(Items from a data source)
════

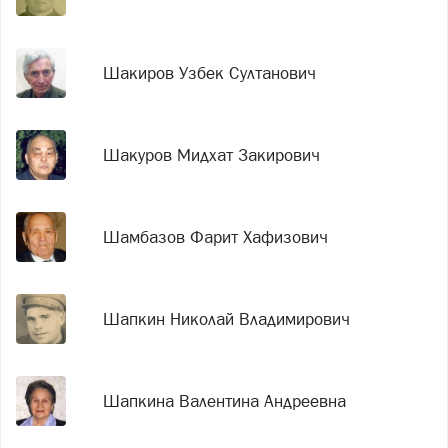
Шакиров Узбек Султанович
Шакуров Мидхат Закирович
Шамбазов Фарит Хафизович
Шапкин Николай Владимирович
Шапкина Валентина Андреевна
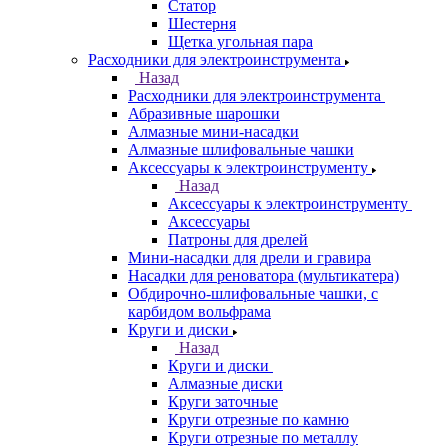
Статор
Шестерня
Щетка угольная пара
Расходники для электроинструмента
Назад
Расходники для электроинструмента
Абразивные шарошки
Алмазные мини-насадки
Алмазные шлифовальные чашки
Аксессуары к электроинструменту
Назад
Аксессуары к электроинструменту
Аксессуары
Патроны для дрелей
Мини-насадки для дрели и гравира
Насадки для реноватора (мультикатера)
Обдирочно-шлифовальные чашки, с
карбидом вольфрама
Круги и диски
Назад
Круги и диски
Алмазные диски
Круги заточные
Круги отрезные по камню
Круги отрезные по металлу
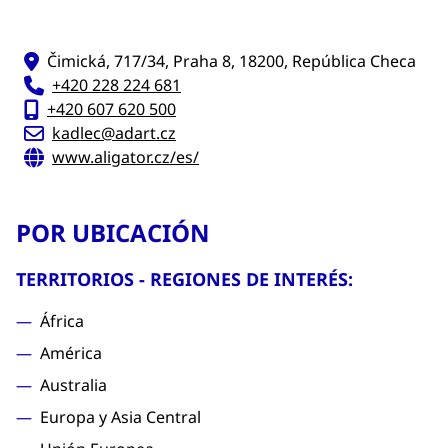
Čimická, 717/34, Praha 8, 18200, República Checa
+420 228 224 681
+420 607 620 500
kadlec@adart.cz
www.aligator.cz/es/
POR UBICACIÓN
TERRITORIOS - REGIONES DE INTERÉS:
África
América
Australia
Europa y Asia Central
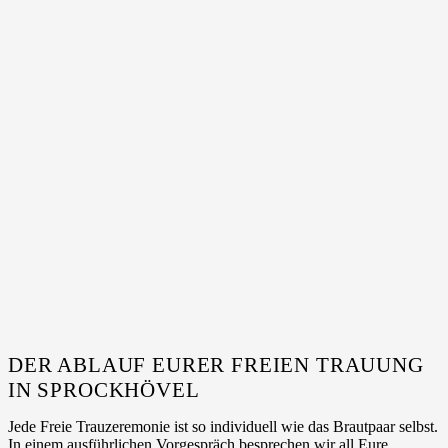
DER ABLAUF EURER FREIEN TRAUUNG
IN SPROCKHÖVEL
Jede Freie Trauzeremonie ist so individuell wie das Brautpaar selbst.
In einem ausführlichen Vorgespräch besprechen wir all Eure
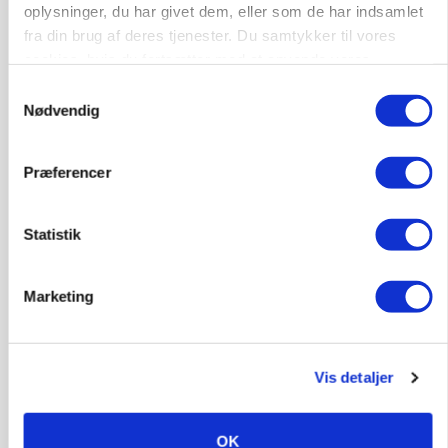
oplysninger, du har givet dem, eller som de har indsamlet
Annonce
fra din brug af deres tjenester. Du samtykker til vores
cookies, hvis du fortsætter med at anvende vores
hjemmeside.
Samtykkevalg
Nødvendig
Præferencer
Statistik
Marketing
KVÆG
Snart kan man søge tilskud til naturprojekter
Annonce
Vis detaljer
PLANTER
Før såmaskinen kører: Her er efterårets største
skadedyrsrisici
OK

════

When a line among the entries above contains "отрезные", copy it.

# Response below
Круги отрезные по камню
Круги отрезные по металлу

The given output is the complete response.